Posted by: Live Smart   
June 22nd,
2009

there are many more things to take into account than how much car payment a month I can afford. First, lets look at the list of expenses you will have after you buy a car:

  • car payment – probably your largest amount
  • car insurance
  • gasoline
  • maintenance – oil change, new tires, belts
  • repair
  • misc. – once a year registration fee

Before you can figure out what your car payment can/should be, you need to figure out what the rest of the list will cost you and then you will know how much is left over for the car itself.

Insurance is easy. There are many sites on WWW that give you instant quotes. Just google “cheap car insurance” and you will get a list of them.

For gas, you need to estimate how many miles you drive a day, a week, a month. Then look up the gas mileage of the car you are planning to buy and what the current gas prices are. Multiply monthly mileage with gas price and you will have an estimate, how much the gas will cost you. Keep in mind that many European and Japanese cars require higher grade gas. It is more expensive, so make sure you know the type of gas as well.

The last two items on the list are little harder to estimate. Again, first look up on google “*your car model* + problems” and see other people’s experience with your car. If many people are complaining about reliability, you might be better of looking for a different model.
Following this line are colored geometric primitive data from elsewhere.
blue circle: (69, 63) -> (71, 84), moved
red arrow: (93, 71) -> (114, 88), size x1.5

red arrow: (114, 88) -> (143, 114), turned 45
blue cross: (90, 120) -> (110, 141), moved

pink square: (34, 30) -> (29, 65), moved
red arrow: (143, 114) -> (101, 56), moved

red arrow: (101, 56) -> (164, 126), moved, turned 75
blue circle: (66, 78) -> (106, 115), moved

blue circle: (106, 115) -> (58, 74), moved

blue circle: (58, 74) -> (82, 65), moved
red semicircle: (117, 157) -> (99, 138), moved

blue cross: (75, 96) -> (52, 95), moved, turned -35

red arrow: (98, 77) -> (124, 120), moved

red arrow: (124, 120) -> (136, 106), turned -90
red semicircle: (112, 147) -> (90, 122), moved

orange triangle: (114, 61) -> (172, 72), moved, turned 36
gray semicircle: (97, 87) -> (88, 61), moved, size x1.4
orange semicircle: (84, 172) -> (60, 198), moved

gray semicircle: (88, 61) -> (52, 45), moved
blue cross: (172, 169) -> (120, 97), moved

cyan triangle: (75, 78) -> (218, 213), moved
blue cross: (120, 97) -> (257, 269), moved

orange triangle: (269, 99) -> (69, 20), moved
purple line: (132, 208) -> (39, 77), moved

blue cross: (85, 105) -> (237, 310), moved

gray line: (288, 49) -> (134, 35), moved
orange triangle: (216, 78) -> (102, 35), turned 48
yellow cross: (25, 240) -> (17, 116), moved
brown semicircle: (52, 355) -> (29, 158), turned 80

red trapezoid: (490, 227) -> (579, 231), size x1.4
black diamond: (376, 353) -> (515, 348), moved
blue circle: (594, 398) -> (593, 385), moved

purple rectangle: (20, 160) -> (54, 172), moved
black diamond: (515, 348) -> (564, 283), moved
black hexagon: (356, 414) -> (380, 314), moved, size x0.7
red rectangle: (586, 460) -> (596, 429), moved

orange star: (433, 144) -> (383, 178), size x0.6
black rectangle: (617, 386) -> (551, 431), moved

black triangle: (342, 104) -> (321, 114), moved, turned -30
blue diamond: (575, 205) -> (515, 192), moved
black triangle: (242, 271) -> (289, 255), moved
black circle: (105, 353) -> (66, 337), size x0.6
Else, depending on the age of your car and location where you live, it would be good idea to have at least $ 500.00 – $ 1000.00 of emergency fund for larger scale repairs. Keep in mind that fixing a transmission can easily cost $ 2000.00 or even $ 3000.00, so my suggestion is actually on the low side.

Based on your monthly mileage traveled, you can estimate how often you need to change the oil, when the belts might need to be changed and when do you need new tires. The cost of all those are readily available too. Figure about $ 20.00 for oil change for a regular car (if you are looking for luxury or performance car, that can be many times more expensive) $ 75 per tire ( and you need at least two at the time).

Adding up all those figures will give you a good idea what car ownership will actually cost you and how much monthly car payment can you actually afford.

Good luck and have fun (responsibly) with your new car.

This entry was posted on Monday, June 22nd, 2009 at 1:55 pm and is filed under Living. You can follow any responses to this entry through the RSS 2.0 feed. Both comments and pings are currently closed.

One Response for "Before you buy a car…"

Wm Byatt

I would just like to point out that some of these–especially gas prices and repairs–have a tendency to be underestimated. Gas prices more notably than anything else. The fact is that when one HAS a car, one has a tendency to drive more than one would think. It’s a well-known fact of psychology that “self estimation is usually underestimation.” So when you’re taking these costs into account, it’d probably do you well to add an extra 10% or so as buffer room in case of underestimation.